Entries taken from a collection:
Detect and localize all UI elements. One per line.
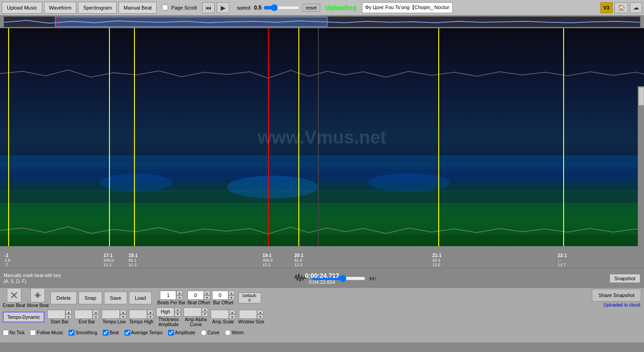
beat-label-7: 22-1 -.- 13.7 xyxy=(558,253,567,267)
curve-radio[interactable] xyxy=(201,330,207,336)
end-bar-group: ▲ ▼ End Bar xyxy=(74,310,99,324)
thickness-down[interactable]: ▼ xyxy=(174,312,181,317)
no-tick-checkbox[interactable] xyxy=(3,330,9,336)
save-button[interactable]: Save xyxy=(104,292,127,304)
tempo-low-down[interactable]: ▼ xyxy=(120,314,126,319)
erase-beat-label: Erase Beat xyxy=(3,303,25,308)
spectrogram-svg xyxy=(0,28,644,246)
speed-value: 0.5 xyxy=(254,5,262,11)
spectrogram-area[interactable]: www.Vmus.net xyxy=(0,28,644,246)
start-bar-down[interactable]: ▼ xyxy=(65,314,72,319)
song-title-input[interactable] xyxy=(362,2,453,13)
amp-scale-up[interactable]: ▲ xyxy=(229,310,235,314)
erase-beat-group: Erase Beat xyxy=(3,288,25,308)
amplitude-checkbox[interactable] xyxy=(168,330,174,336)
amp-alpha-down[interactable]: ▼ xyxy=(202,312,208,317)
rewind-button[interactable]: ⏮ xyxy=(202,2,215,13)
beat-offset-down[interactable]: ▼ xyxy=(204,295,210,300)
beat-offset-up[interactable]: ▲ xyxy=(204,291,210,295)
speed-label: speed xyxy=(237,5,250,10)
amp-scale-down[interactable]: ▼ xyxy=(229,314,235,319)
beat-line-2 xyxy=(109,28,110,246)
svg-rect-2 xyxy=(0,169,644,180)
curve-label: Curve xyxy=(208,330,220,335)
amplitude-checkbox-group: Amplitude xyxy=(168,330,195,336)
tempo-high-down[interactable]: ▼ xyxy=(147,314,154,319)
thickness-label: ThicknessAmplitude xyxy=(159,317,179,327)
amp-alpha-up[interactable]: ▲ xyxy=(202,307,208,312)
beat-offset-input[interactable] xyxy=(188,291,204,300)
beat-label-2: 17-1 445.0 11.2 xyxy=(104,253,114,267)
amp-alpha-label: Amp AlphaCurve xyxy=(185,317,207,327)
bar-offset-label: Bar Offset xyxy=(213,300,233,305)
average-tempo-checkbox[interactable] xyxy=(124,330,130,336)
upload-music-button[interactable]: Upload Music xyxy=(2,2,42,14)
move-beat-button[interactable] xyxy=(30,288,45,302)
beat-label-1: -1 2.9 .7 xyxy=(5,253,10,267)
share-snapshot-area: Share Snapshot Uploaded to cloud. xyxy=(592,289,641,307)
beats-per-bar-up[interactable]: ▲ xyxy=(176,291,183,295)
bar-offset-down[interactable]: ▼ xyxy=(228,295,235,300)
tempo-low-up[interactable]: ▲ xyxy=(120,310,126,314)
window-size-up[interactable]: ▲ xyxy=(257,310,263,314)
waveform-overview-inner[interactable] xyxy=(4,16,640,27)
end-bar-down[interactable]: ▼ xyxy=(93,314,99,319)
spectrogram-button[interactable]: Spectrogram xyxy=(78,2,117,14)
end-bar-up[interactable]: ▲ xyxy=(93,310,99,314)
snapshot-button[interactable]: Snapshot xyxy=(609,274,640,283)
v3-button[interactable]: V3 xyxy=(600,2,613,13)
page-scroll-label: Page Scroll xyxy=(171,5,197,10)
beat-label-6: 21-1 92.4 13.0 xyxy=(432,253,441,267)
amp-scale-value xyxy=(211,310,229,319)
delete-button[interactable]: Delete xyxy=(50,292,77,304)
follow-music-checkbox-group: Follow Music xyxy=(30,330,63,336)
beat-checkbox[interactable] xyxy=(103,330,109,336)
beat-label-5: 20-1 81.6 12.3 xyxy=(294,253,303,267)
beat-line-5 xyxy=(298,28,299,246)
bar-offset-input[interactable] xyxy=(212,291,228,300)
page-scroll-checkbox[interactable] xyxy=(162,5,168,10)
thickness-value: High xyxy=(156,307,174,317)
worm-label: Worm xyxy=(232,330,243,335)
top-toolbar: Upload Music Waveform Spectrogram Manual… xyxy=(0,0,644,15)
uploading-text: Uploading xyxy=(326,4,357,11)
tempo-high-up[interactable]: ▲ xyxy=(147,310,154,314)
tempo-dynamic-button[interactable]: Tempo-Dynamic xyxy=(3,312,45,322)
manual-beat-button[interactable]: Manual Beat xyxy=(119,2,157,14)
speed-slider[interactable] xyxy=(263,4,300,11)
snap-button[interactable]: Snap xyxy=(79,292,102,304)
beats-per-bar-group: ▲ ▼ Beats Per Bar xyxy=(157,291,185,305)
share-snapshot-button[interactable]: Share Snapshot xyxy=(592,289,641,302)
waveform-button[interactable]: Waveform xyxy=(44,2,77,14)
smoothing-checkbox[interactable] xyxy=(69,330,74,336)
scroll-thumb[interactable] xyxy=(639,87,644,105)
play-button[interactable]: ▶ xyxy=(217,2,229,13)
right-scrollbar[interactable] xyxy=(638,86,644,246)
home-button[interactable]: 🏠 xyxy=(614,2,628,13)
beats-per-bar-down[interactable]: ▼ xyxy=(176,295,183,300)
worm-radio-group: Worm xyxy=(225,330,243,336)
move-beat-group: Move Beat xyxy=(27,288,49,308)
follow-music-label: Follow Music xyxy=(37,330,63,335)
fast-forward-icon: ⏭ xyxy=(369,274,376,283)
beat-label-4: 19-1 306.6 12.1 xyxy=(263,253,273,267)
beats-per-bar-input[interactable] xyxy=(160,291,176,300)
start-bar-up[interactable]: ▲ xyxy=(65,310,72,314)
bottom-controls: Erase Beat Move Beat Delete Snap Save Lo… xyxy=(0,288,644,342)
window-size-down[interactable]: ▼ xyxy=(257,314,263,319)
beat-labels: -1 2.9 .7 17-1 445.0 11.2 18-1 82.1 11.3… xyxy=(0,246,644,268)
thickness-group: High ▲ ▼ ThicknessAmplitude xyxy=(156,307,181,327)
cloud-button[interactable]: ☁ xyxy=(630,2,642,13)
load-button[interactable]: Load xyxy=(129,292,152,304)
reset-button[interactable]: reset xyxy=(302,4,320,12)
bar-offset-up[interactable]: ▲ xyxy=(228,291,235,295)
erase-beat-button[interactable] xyxy=(7,288,21,302)
beat-label: Beat xyxy=(109,330,119,335)
amplitude-label: Amplitude xyxy=(175,330,195,335)
worm-radio[interactable] xyxy=(225,330,231,336)
no-tick-checkbox-group: No Tick xyxy=(3,330,25,336)
thickness-up[interactable]: ▲ xyxy=(174,307,181,312)
follow-music-checkbox[interactable] xyxy=(30,330,36,336)
start-bar-label: Start Bar xyxy=(51,319,69,324)
beat-line-1 xyxy=(8,28,9,246)
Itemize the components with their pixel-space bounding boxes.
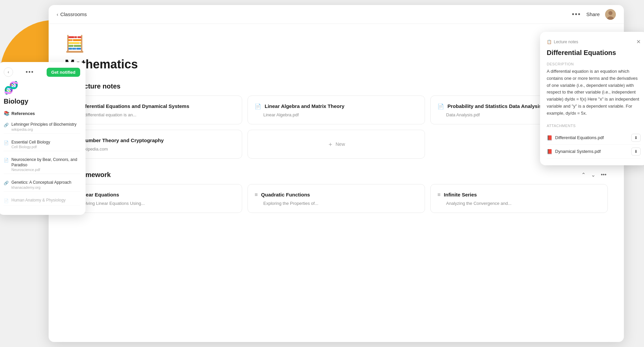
homework-more-button[interactable]: •••: [599, 171, 608, 178]
back-navigation[interactable]: ‹ Classrooms: [57, 11, 87, 17]
page-title: Mathematics: [65, 57, 608, 71]
attachment-dynamical-left: 📕 Dynamical Systems.pdf: [547, 149, 601, 154]
top-bar-actions: ••• Share: [572, 9, 616, 20]
top-bar: ‹ Classrooms ••• Share: [49, 5, 624, 24]
detail-description-label: Description: [547, 62, 641, 66]
homework-cards-grid: ≡ Linear Equations Solving Linear Equati…: [65, 184, 608, 213]
get-notified-button[interactable]: Get notified: [47, 68, 80, 77]
ref-cell-bio-text: Essential Cell Biology Cell Biology.pdf: [11, 140, 80, 149]
sidebar-more-icon[interactable]: •••: [25, 69, 34, 76]
ref-cell-bio-icon: 📄: [4, 140, 9, 145]
biology-title: Biology: [4, 98, 80, 105]
ref-lehninger-text: Lehninger Principles of Biochemistry wik…: [11, 122, 80, 131]
biology-sidebar-panel: ‹ ••• Get notified 🧬 Biology 📚 Reference…: [0, 62, 86, 215]
card-prob-stat-title: Probability and Statistics Data Analysis: [447, 103, 542, 110]
download-diff-eq-button[interactable]: ⬇: [631, 134, 641, 142]
app-container: ‹ Classrooms ••• Share 🧮 Mathematics 📋: [49, 5, 624, 342]
detail-panel: 📋 Lecture notes ✕ Differential Equations…: [540, 32, 644, 165]
attachment-diff-eq: 📕 Differential Equations.pdf ⬇: [547, 131, 641, 145]
card-diff-eq[interactable]: ≡ Differential Equations and Dynamical S…: [65, 96, 242, 124]
ref-cell-bio-source: Cell Biology.pdf: [11, 145, 80, 149]
homework-collapse-button[interactable]: ⌃: [580, 171, 587, 179]
card-linear-eq[interactable]: ≡ Linear Equations Solving Linear Equati…: [65, 184, 242, 213]
lecture-notes-section: 📋 Lecture notes ⌃ ≡ Differential Equatio…: [65, 82, 608, 159]
classrooms-link[interactable]: Classrooms: [60, 11, 87, 17]
detail-tag-label: Lecture notes: [554, 40, 578, 44]
card-diff-eq-subtitle: A differential equation is an...: [80, 112, 235, 117]
svg-point-1: [608, 11, 612, 15]
card-num-theory-header: 🔗 Number Theory and Cryptography: [72, 137, 235, 144]
card-linear-alg-title: Linear Algebra and Matrix Theory: [265, 103, 344, 110]
references-header: 📚 References: [4, 111, 80, 116]
ref-cell-bio-name: Essential Cell Biology: [11, 140, 80, 145]
card-quadratic-subtitle: Exploring the Properties of...: [263, 201, 418, 206]
homework-expand-button[interactable]: ⌄: [590, 171, 597, 179]
card-linear-alg[interactable]: 📄 Linear Algebra and Matrix Theory Linea…: [248, 96, 425, 124]
card-num-theory[interactable]: 🔗 Number Theory and Cryptography wikiped…: [65, 130, 242, 159]
card-new-lecture[interactable]: ＋ New: [248, 130, 425, 159]
card-linear-eq-header: ≡ Linear Equations: [72, 191, 235, 198]
card-linear-eq-subtitle: Solving Linear Equations Using...: [80, 201, 235, 206]
ref-lehninger-source: wikipedia.org: [11, 127, 80, 131]
card-quadratic-header: ≡ Quadratic Functions: [255, 191, 418, 198]
detail-description: A differential equation is an equation w…: [547, 68, 641, 117]
card-num-theory-subtitle: wikipedia.com: [80, 147, 235, 152]
ref-genetics-text: Genetics: A Conceptual Approach khanacad…: [11, 180, 80, 189]
ref-human-anatomy-icon: 📄: [4, 198, 9, 203]
attachment-diff-eq-name: Differential Equations.pdf: [555, 135, 604, 140]
detail-panel-top: 📋 Lecture notes ✕: [547, 39, 641, 45]
pdf-icon-dynamical: 📕: [547, 149, 552, 154]
card-infinite-series[interactable]: ≡ Infinite Series Analyzing the Converge…: [430, 184, 608, 213]
ref-item-genetics[interactable]: 🔗 Genetics: A Conceptual Approach khanac…: [4, 178, 80, 192]
card-linear-alg-icon: 📄: [255, 103, 261, 110]
detail-attachments-label: Attachments: [547, 124, 641, 128]
card-num-theory-title: Number Theory and Cryptography: [82, 137, 164, 144]
ref-neuroscience-name: Neuroscience by Bear, Connors, and Parad…: [11, 157, 80, 168]
attachment-diff-eq-left: 📕 Differential Equations.pdf: [547, 135, 604, 140]
card-infinite-series-header: ≡ Infinite Series: [437, 191, 601, 198]
attachment-dynamical: 📕 Dynamical Systems.pdf ⬇: [547, 145, 641, 159]
homework-section: 📒 Homework ⌃ ⌄ ••• ≡ Linear Equations So…: [65, 171, 608, 213]
lecture-notes-header: 📋 Lecture notes ⌃: [65, 82, 608, 90]
card-new-label: New: [335, 141, 345, 147]
ref-human-anatomy-name: Human Anatomy & Physiology: [11, 198, 80, 203]
card-new-plus-icon: ＋: [327, 140, 333, 148]
biology-icon: 🧬: [4, 81, 80, 95]
card-quadratic[interactable]: ≡ Quadratic Functions Exploring the Prop…: [248, 184, 425, 213]
card-infinite-series-icon: ≡: [437, 192, 440, 198]
page-icon: 🧮: [65, 35, 608, 53]
ref-neuroscience-icon: 📄: [4, 158, 9, 163]
card-linear-alg-subtitle: Linear Algebra.pdf: [263, 112, 418, 117]
lecture-notes-cards-grid: ≡ Differential Equations and Dynamical S…: [65, 96, 608, 159]
more-options-icon[interactable]: •••: [572, 10, 581, 18]
homework-controls: ⌃ ⌄ •••: [580, 171, 608, 179]
card-infinite-series-subtitle: Analyzing the Convergence and...: [446, 201, 601, 206]
ref-neuroscience-source: Neuroscience.pdf: [11, 168, 80, 172]
ref-genetics-name: Genetics: A Conceptual Approach: [11, 180, 80, 185]
ref-item-neuroscience[interactable]: 📄 Neuroscience by Bear, Connors, and Par…: [4, 155, 80, 174]
main-content: 🧮 Mathematics 📋 Lecture notes ⌃ ≡ Differ…: [49, 24, 624, 342]
detail-tag-icon: 📋: [547, 40, 552, 44]
card-quadratic-icon: ≡: [255, 192, 258, 198]
card-quadratic-title: Quadratic Functions: [261, 191, 310, 198]
homework-header: 📒 Homework ⌃ ⌄ •••: [65, 171, 608, 179]
share-button[interactable]: Share: [586, 11, 600, 17]
ref-human-anatomy-text: Human Anatomy & Physiology: [11, 198, 80, 203]
card-diff-eq-title: Differential Equations and Dynamical Sys…: [78, 103, 189, 110]
detail-close-button[interactable]: ✕: [636, 39, 641, 45]
ref-genetics-source: khanacademy.org: [11, 185, 80, 189]
ref-item-cell-bio[interactable]: 📄 Essential Cell Biology Cell Biology.pd…: [4, 138, 80, 152]
user-avatar[interactable]: [605, 9, 616, 20]
download-dynamical-button[interactable]: ⬇: [631, 148, 641, 156]
sidebar-panel-top: ‹ ••• Get notified: [4, 67, 80, 77]
attachment-dynamical-name: Dynamical Systems.pdf: [555, 149, 601, 154]
card-diff-eq-header: ≡ Differential Equations and Dynamical S…: [72, 103, 235, 110]
sidebar-back-button[interactable]: ‹: [4, 67, 13, 77]
ref-item-human-anatomy[interactable]: 📄 Human Anatomy & Physiology: [4, 196, 80, 206]
back-arrow-icon: ‹: [57, 12, 58, 17]
ref-item-lehninger[interactable]: 🔗 Lehninger Principles of Biochemistry w…: [4, 120, 80, 134]
ref-neuroscience-text: Neuroscience by Bear, Connors, and Parad…: [11, 157, 80, 172]
references-title: References: [11, 111, 35, 116]
ref-lehninger-icon: 🔗: [4, 123, 9, 127]
references-icon: 📚: [4, 111, 9, 116]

:: Required work ::
Among the lines above, please find those with "size" and copy them.

:: Result of the exercise ::
window-size-up[interactable]: ▲ xyxy=(257,310,263,314)
window-size-down[interactable]: ▼ xyxy=(257,314,263,319)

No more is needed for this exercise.